In H. M. Edwards' book Riemann's Zeta Function on pages $33–34$ (chapter "Riemann's paper") it reads
Of course Riemann's goal was to obtain a formula not for $J(x)$ [explained below] but for the function $\pi (x)$, that is, for the number of primes less than any given magnitude $x$. [...] Riemann inverts this relationship [...] to obtain $$\pi (x)=\sum_{n\gt 0}\frac{\mu (n)}{n}J\left(x^{\frac{1}{n}}\right),$$ [...] the series [the one above] [...] when combined with the analytical formula for $J(x)$ $$J(x)=\operatorname{li}x-\sum_{\rho}\operatorname{li} x^{\rho}-\ln 2+\int_x^\infty \frac{dt}{t\left(t^2-1\right)\ln t},\, x\gt 1,$$ it gives an analytical formula for $\pi (x)$ as desired.
(mathematical notation slightly adjusted to match current conventions, though $\pi (x)$ and $J(x)$ were not changed)
Also, on page $22$, $J(x)$ is defined as $$J(x)=\frac{1}{2}\left(\sum_{p^n\lt x}\frac{1}{n}+\sum_{p^n\le x}\frac{1}{n}\right).$$
Even though Riemann elaborated on the number of primes less than a given magnitude, in modern mathematics, $\pi (x)$ denotes the number of primes less than or equal to a given magnitude.
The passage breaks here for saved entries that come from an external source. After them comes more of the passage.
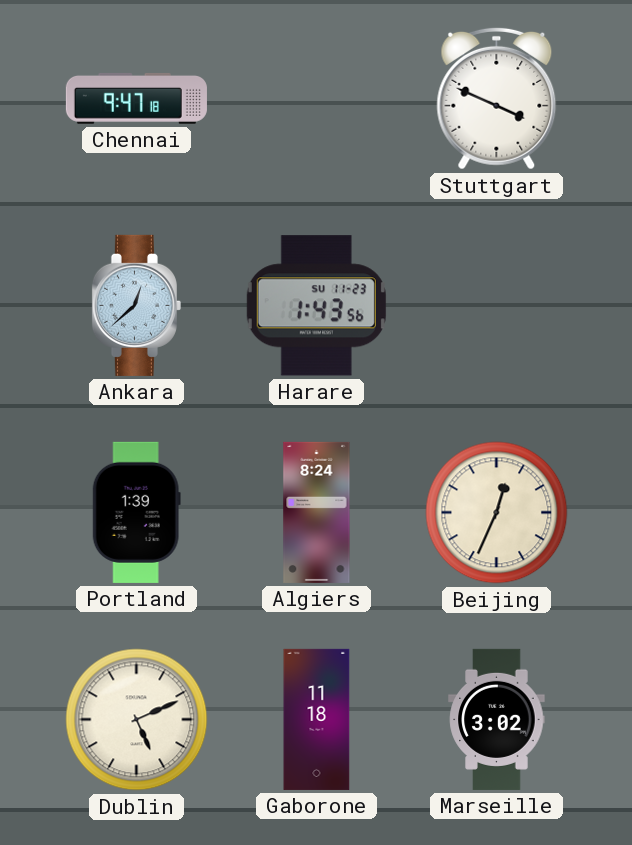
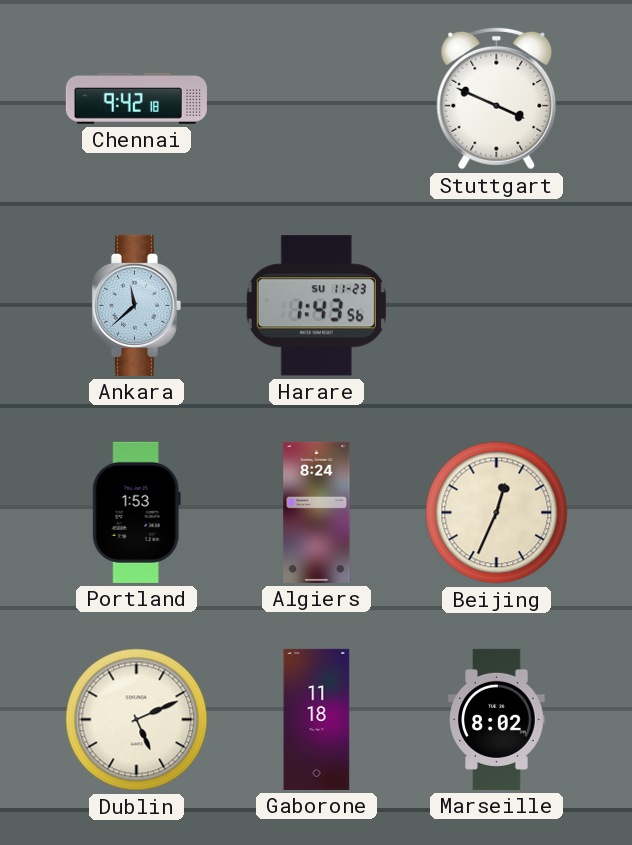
Chennai: 9:47 -> 9:42
Ankara: 12:38 -> 11:38
Portland: 1:39 -> 1:53
Marseille: 3:02 -> 8:02
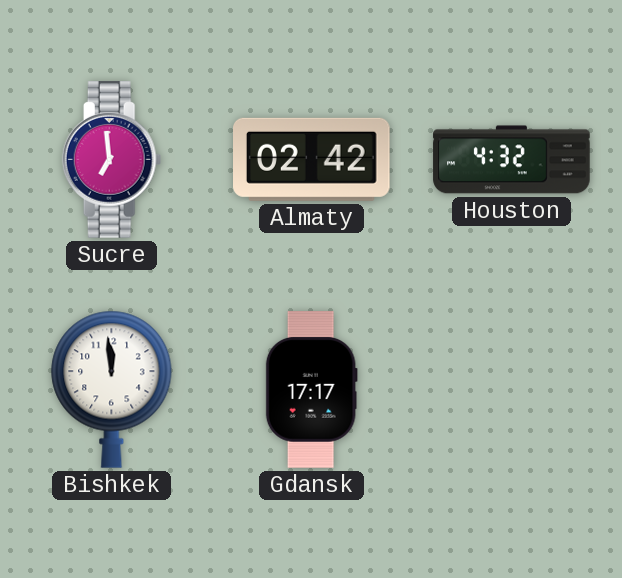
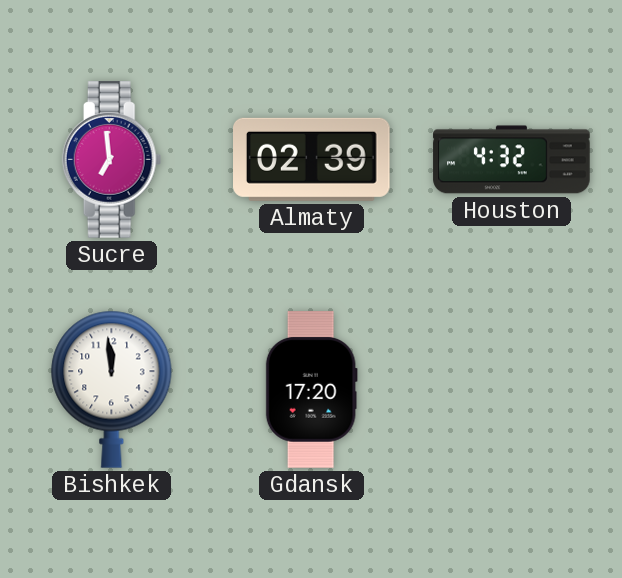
Almaty: 02:42 -> 02:39
Gdansk: 17:17 -> 17:20
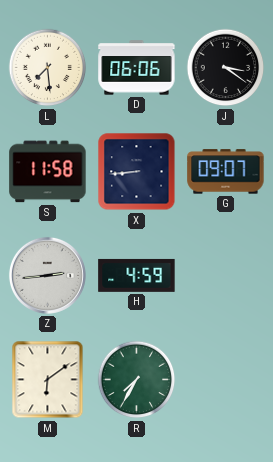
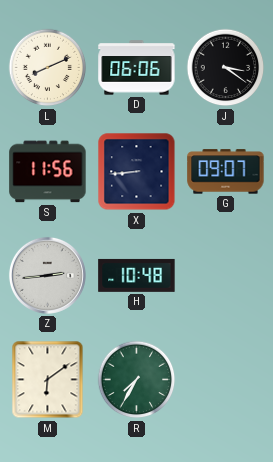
L: 7:29 -> 8:11
S: 11:58 -> 11:56
H: 4:59 -> 10:48
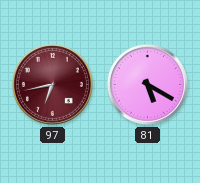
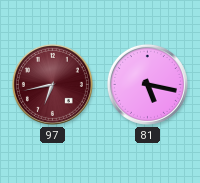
81: 5:20 -> 5:17
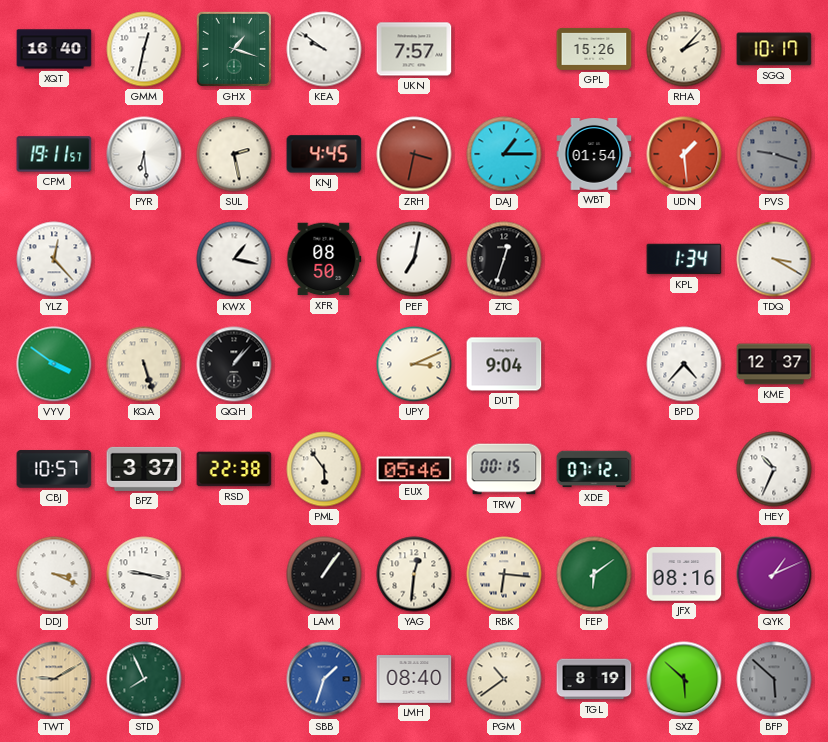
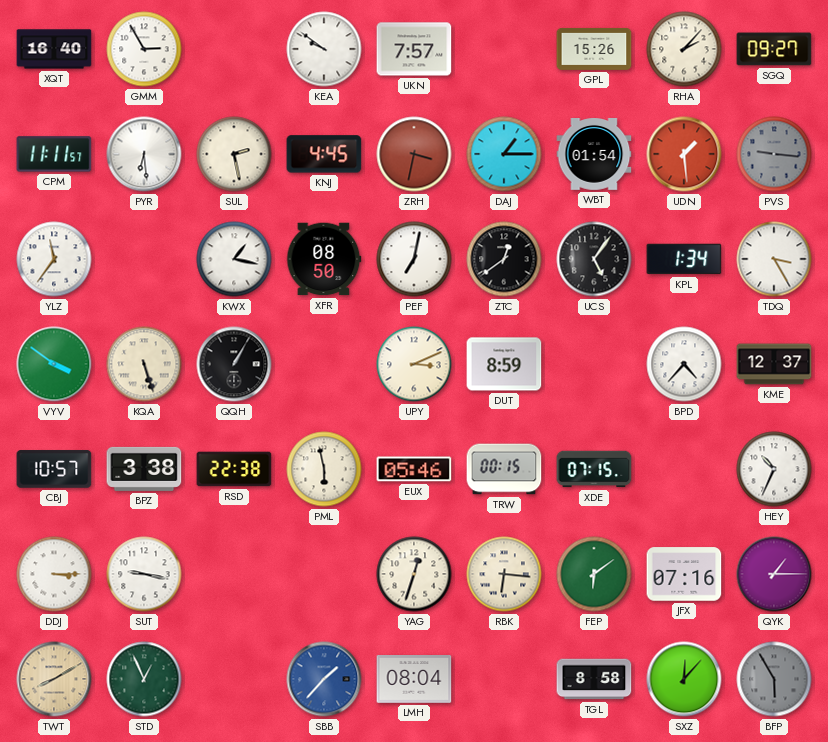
GMM: 12:32 -> 2:55
GHX: 1:18 -> none
SGQ: 10:17 -> 09:27
CPM: 19:11 -> 11:11
PVS: 9:18 -> 9:16
YLZ: 12:23 -> 11:36
ZTC: 12:33 -> 12:39
UCS: none -> 5:06
TDQ: 3:20 -> 3:25
QQH: 1:07 -> 1:05
DUT: 9:04 -> 8:59
BPZ: 3:37 -> 3:38
PML: 5:54 -> 5:58
XDE: 07:12 -> 07:15
DDJ: 3:19 -> 3:15
LAM: 1:06 -> none
YAG: 12:31 -> 12:33
JFX: 08:16 -> 07:16
QYK: 1:11 -> 1:15
TWT: 9:10 -> 8:10
STD: 7:56 -> 12:56
SBB: 1:33 -> 1:37
LMH: 08:40 -> 08:04
PGM: 10:39 -> none
TGL: 8:19 -> 8:58
SXZ: 5:52 -> 12:07
BFP: 5:52 -> 5:55
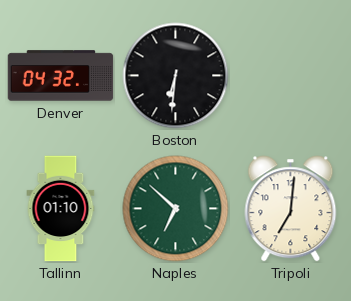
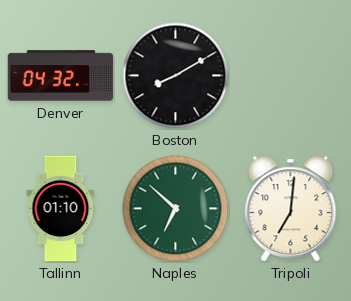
Boston: 6:31 -> 8:10
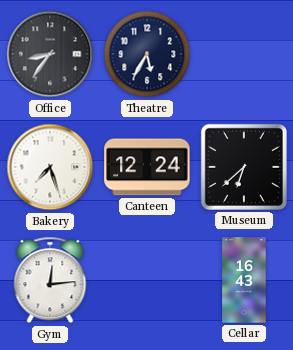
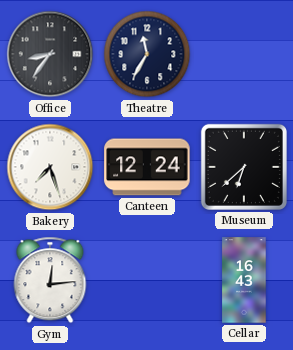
Theatre: 5:35 -> 11:35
From Riemann's Ueber die Anzahl der Primzahlen unter einer gegeben Grösse:
[...] the number of primes that are smaller than $x$ can now be determined. Let $F(x)$ be equal to this number when $x$ is not exactly equal to a prime number, but let it be greater by $\frac{1}{2}$ when $x$ is a prime number, so that, for any $x$ at which there is a jump in the value in $F(x)$, $$F(x)=\frac{F(x+0)+F(x-0)}{2}.$$ [translated to English]
(note the obsolete notation for limits; also the $F$ in $F(x)$ should have been distinguished from the $F$ in $F(x+0)$)
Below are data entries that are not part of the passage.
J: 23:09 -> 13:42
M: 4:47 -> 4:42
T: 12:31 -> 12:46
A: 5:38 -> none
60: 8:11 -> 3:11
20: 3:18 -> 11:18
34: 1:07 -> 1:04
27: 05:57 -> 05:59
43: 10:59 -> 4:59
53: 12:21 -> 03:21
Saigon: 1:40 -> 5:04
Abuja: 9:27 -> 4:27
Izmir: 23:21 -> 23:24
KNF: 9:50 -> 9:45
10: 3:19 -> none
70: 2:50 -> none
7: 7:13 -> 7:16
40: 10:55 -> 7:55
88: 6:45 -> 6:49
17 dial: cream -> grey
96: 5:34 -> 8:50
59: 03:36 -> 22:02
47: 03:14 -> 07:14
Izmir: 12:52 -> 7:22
Now, let's change the indices to make things clear. Let $\pi (x)=\sum_{p\le x}1$ be the prime counting function and $$J(x)=\sum_{p^n\le x}\frac{1}{n},$$ $$J_0 (x)=\frac{1}{2}\left(\sum_{p^n\lt x}\frac{1}{n}+\sum_{p^n\le x}\frac{1}{n}\right)\, (\text{that's Edwards'}\, J(x)),$$ $$\pi _0 (x)=\lim_{\varepsilon\to 0}\frac{\pi (x-\varepsilon)+\pi (x+\varepsilon)}{2}\, (\text{that's Edwards'}\, \pi (x)).$$ Then we have $$\pi _0 (x)=\sum_{n\gt 0}\frac{\mu (n)}{n}J_0 \left(x^{\frac{1}{n}}\right)$$ according to this Wikipedia article (https://en.wikipedia.org/wiki/Prime-counting_function). This, however, contradicts the Mathworld article on the same topic (https://mathworld.wolfram.com/PrimeCountingFunction.html):
A modified version of the prime counting function is given by $$\begin{align}\pi _0 (p)&\equiv\begin{cases}\pi (p) &\mbox{ }\text{for}\, p\, \text{composite}\\ \pi (p)-\frac{1}{2} &\mbox{ }\text{for}\, p\, \text{prime}\end{cases}\\ \pi _0(p)&=\sum_{n=1}^\infty \frac{\mu (x)f\left(x^{1/n}\right)}{n},\end{align}$$ where $\mu (n)$ is the Möbius function and $f(x)$ is the Riemann prime counting function. [I think there should be $\mu (n)$ and $f\left(p^{1/n}\right)$ in the formula.]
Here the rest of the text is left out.